Our mailman told me the virus will disappear the day after the election.

 

Our cleaning lady told me the vaccine is the government’s excuse to kill us.

Why can’t we clean our own house?

My mother told me the cleaning lady needs us, all her other summer clients canceled. My mother is sixty-five, has had respiratory issues her whole life. Our cleaning lady drives a Mercedes, parks between my mom’s pickup and my Prius with the Hillary sticker still on it.  

 

I open the Wikipedia entry for You’re So Vain to confirm it’s Jagger, thought it clearly is. In 1983, the year before I was born, Carly Simon said the song was not about him.   

 

My mother still goes to church. They keep the windows open, wear masks, aren’t supposed to sing. We don’t know if schools will open in the fall. We don’t know if the virus will swell or fade.
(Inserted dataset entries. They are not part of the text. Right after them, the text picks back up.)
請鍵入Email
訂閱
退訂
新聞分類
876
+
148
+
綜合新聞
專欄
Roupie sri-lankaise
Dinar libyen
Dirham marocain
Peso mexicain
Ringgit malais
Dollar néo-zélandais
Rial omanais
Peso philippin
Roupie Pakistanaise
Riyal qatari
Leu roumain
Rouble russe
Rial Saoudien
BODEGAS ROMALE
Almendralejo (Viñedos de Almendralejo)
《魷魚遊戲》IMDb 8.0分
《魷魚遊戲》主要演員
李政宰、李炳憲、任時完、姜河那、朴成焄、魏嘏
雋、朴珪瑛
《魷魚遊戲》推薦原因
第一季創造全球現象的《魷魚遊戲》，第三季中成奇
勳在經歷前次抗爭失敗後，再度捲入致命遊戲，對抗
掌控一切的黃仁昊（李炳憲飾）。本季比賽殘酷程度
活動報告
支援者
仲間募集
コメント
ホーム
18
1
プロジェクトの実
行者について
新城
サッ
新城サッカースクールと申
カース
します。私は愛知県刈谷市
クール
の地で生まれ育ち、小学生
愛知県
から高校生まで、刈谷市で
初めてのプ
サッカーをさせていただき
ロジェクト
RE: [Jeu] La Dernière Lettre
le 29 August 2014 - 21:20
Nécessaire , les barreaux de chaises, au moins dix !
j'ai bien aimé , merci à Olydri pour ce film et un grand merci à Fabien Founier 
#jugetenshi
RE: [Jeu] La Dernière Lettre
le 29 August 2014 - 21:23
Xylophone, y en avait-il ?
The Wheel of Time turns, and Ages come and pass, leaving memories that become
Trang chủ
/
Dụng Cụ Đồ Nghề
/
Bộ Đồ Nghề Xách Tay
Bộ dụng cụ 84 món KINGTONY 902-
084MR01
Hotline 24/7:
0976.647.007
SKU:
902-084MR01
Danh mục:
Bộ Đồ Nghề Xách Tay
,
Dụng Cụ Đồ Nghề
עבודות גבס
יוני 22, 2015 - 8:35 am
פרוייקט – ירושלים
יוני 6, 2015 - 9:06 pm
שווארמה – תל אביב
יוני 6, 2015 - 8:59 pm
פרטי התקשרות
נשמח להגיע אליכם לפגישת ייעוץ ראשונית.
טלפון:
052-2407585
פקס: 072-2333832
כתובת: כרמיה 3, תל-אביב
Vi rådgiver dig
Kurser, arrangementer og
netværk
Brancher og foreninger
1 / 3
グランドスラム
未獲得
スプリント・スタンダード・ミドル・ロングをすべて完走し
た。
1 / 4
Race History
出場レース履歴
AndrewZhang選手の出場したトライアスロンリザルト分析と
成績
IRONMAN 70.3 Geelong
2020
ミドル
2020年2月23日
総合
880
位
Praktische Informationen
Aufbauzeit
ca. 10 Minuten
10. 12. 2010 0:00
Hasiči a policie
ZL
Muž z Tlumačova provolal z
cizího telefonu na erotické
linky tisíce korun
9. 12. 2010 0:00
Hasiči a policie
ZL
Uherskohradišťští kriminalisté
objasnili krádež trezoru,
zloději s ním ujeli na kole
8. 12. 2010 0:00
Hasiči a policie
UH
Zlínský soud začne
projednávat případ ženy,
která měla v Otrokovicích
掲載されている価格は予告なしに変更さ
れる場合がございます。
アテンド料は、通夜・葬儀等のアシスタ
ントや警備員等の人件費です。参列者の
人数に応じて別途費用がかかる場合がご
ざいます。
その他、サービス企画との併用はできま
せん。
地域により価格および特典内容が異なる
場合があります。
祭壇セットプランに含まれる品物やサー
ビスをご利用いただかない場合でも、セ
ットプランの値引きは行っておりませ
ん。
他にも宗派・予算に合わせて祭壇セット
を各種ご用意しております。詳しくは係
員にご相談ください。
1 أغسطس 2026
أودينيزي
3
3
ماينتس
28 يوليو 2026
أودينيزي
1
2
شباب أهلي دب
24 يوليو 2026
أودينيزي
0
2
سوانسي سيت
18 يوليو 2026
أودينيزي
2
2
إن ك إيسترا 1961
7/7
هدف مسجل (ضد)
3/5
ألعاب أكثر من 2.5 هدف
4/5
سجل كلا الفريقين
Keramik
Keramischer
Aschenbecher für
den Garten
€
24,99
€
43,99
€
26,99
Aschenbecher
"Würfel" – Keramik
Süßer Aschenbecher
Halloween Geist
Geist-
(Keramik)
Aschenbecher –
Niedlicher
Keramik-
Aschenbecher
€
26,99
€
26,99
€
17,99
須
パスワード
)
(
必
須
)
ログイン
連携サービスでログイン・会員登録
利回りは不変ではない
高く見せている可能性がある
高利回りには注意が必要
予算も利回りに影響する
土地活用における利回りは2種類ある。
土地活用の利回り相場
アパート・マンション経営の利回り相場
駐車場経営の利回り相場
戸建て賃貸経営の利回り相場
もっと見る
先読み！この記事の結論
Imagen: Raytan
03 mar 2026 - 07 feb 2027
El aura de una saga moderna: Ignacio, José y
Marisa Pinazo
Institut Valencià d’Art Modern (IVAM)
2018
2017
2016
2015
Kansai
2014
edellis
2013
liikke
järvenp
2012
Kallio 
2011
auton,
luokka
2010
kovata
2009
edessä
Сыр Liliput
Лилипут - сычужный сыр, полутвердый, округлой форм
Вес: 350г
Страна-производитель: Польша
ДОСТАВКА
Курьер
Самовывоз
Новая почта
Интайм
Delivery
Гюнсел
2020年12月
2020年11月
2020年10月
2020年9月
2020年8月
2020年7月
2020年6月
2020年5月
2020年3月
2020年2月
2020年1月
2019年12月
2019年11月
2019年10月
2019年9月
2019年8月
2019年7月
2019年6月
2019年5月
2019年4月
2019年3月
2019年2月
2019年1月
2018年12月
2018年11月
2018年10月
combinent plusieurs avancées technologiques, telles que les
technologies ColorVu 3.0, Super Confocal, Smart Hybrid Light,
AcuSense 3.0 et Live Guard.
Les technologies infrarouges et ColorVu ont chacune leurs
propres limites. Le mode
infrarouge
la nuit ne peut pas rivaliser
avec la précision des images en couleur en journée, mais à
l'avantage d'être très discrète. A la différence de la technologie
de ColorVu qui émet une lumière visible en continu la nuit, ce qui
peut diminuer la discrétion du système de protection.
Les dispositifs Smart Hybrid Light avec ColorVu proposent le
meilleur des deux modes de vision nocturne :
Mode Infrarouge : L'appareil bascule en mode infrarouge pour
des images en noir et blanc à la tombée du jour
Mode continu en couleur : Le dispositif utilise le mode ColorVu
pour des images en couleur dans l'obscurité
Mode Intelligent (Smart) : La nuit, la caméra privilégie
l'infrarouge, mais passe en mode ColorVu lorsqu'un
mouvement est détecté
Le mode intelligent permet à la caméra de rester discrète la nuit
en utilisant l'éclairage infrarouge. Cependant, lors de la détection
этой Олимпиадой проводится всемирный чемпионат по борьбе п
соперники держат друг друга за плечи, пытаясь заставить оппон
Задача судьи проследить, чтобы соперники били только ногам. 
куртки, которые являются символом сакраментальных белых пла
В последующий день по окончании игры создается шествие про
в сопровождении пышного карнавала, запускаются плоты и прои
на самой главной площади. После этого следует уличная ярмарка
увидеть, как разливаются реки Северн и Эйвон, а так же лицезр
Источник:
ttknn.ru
I still want to know who I will become.

 

I was in kindergarten when Taylor Swift was born; she’s five years and ten months younger than me. Forbes ranked her the highest-paid musician—highest-paid celebrity—the year she turned twenty-seven, and again last year, when she turned thirty. She dropped a surprise album last week, with a song about her summer house, right down the street.

The song tells of the marvelous woman who lived there when my mother was a girl.

I also write songs and stories about overlooked historic women, which is: most historic women.

I can make out Taylor’s chimney and roofline in the moonlight. Is there a chance Taylor Swift has seen me naked? 

Wikipedia says Carly Simon has given clues about who is so vain.

She told Taylor Swift, whispered it in her ear.